LabKit for Batch Jobs
This issue opened after a discussion with @idawson @mmishaev @maw and myself: https://docs.google.com/document/d/1SusqS4tNQhOPmqjFlDStSaJH2mW5I9K8yBtZ8TSSiis/edit?tab=t.qv0r0t5vmv2g and https://docs.google.com/document/d/1SusqS4tNQhOPmqjFlDStSaJH2mW5I9K8yBtZ8TSSiis/edit?tab=t.0.
Various teams at GitLab work with batch jobs. For instance @idawson and the security teams are looking at running batch jobs for security scanning purposes. Additionally, GitLab Dedicated Provisioning is run as apiVersion: batch/v1, kind: Job jobs.
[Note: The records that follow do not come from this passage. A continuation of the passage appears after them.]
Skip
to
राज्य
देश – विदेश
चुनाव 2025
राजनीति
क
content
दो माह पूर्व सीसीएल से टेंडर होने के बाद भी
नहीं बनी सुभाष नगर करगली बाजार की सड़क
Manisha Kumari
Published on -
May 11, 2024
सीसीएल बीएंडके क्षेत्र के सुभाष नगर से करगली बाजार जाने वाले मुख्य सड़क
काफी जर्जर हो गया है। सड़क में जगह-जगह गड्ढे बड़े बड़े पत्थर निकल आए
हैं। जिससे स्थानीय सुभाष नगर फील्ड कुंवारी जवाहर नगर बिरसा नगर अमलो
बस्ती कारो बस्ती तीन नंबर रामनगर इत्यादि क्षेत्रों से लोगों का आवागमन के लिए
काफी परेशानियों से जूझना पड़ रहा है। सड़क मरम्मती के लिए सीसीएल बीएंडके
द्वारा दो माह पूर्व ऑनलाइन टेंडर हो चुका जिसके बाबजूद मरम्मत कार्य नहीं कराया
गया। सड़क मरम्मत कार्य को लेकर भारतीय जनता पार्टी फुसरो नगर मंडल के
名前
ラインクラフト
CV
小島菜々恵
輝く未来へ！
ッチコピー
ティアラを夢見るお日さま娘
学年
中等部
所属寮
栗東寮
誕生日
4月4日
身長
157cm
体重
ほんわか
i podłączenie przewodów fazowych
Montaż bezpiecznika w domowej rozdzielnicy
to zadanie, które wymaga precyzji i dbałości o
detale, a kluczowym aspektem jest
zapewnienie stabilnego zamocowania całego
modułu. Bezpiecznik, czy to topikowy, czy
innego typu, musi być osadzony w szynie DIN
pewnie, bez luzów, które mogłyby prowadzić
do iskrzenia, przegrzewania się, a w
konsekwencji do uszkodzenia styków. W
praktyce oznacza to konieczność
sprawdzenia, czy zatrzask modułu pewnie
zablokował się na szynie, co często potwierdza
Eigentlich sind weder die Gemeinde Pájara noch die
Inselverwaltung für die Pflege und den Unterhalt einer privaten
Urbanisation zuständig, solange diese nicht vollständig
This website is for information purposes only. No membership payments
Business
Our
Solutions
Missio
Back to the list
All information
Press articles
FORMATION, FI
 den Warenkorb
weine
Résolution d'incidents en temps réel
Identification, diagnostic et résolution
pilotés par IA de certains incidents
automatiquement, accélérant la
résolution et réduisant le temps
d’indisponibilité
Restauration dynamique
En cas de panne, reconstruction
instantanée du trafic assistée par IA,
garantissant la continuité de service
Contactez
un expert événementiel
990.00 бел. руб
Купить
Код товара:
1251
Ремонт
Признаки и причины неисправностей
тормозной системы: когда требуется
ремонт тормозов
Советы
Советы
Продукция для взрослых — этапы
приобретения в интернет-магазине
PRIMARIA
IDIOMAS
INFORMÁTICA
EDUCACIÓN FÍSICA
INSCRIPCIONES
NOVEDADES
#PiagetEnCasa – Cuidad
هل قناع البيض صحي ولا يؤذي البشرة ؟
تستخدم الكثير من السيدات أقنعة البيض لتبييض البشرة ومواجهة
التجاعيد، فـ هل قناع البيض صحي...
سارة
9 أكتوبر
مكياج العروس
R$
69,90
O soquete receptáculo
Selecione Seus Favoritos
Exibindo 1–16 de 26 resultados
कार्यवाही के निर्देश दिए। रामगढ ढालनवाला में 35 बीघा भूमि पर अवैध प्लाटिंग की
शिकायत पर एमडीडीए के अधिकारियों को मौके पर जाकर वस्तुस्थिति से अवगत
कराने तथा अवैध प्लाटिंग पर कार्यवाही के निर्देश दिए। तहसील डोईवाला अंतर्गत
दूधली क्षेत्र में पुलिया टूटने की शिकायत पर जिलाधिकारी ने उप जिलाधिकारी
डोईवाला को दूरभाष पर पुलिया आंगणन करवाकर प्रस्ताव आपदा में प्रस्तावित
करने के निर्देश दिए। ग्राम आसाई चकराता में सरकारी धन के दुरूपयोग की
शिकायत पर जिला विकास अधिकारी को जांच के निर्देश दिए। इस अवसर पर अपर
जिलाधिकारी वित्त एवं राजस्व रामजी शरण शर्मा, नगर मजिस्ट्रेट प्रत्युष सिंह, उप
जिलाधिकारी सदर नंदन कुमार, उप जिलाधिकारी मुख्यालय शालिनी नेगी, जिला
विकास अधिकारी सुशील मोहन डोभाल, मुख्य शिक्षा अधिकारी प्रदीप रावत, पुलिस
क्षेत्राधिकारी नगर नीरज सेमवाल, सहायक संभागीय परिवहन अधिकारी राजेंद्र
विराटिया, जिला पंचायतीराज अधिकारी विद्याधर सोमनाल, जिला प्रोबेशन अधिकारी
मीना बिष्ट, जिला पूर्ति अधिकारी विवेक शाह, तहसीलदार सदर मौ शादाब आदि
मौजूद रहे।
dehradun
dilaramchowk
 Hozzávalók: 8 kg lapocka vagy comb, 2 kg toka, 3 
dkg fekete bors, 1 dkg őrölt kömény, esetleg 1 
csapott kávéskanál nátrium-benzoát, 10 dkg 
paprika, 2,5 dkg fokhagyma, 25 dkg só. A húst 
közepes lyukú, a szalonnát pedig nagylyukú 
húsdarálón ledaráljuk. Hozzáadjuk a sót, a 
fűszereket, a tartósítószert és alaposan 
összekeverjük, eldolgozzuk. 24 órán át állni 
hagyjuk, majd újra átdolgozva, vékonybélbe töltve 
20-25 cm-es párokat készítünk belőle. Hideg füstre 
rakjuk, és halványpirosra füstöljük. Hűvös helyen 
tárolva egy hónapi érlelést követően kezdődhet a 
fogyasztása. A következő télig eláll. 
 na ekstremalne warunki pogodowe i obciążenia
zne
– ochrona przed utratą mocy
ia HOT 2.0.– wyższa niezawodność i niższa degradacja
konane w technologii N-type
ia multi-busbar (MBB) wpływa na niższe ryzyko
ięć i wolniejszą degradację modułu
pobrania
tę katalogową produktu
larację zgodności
Batch jobs have some unique requirements, specifically when it comes to scraped metric endpoints, since jobs may appear and disappear within the window of a single scrape, and end-of-run statistics that cover a whole invocation (max-memory, total-cpu-seconds, exit-value).
As part of LabKit, we may want to consider handling batch jobs. This could be a harness for running jobs, posting metrics via a push gateway, etc.
Over time, the harness could be extended to cover wider strategic initiatives, for instance, NATS integration, etc.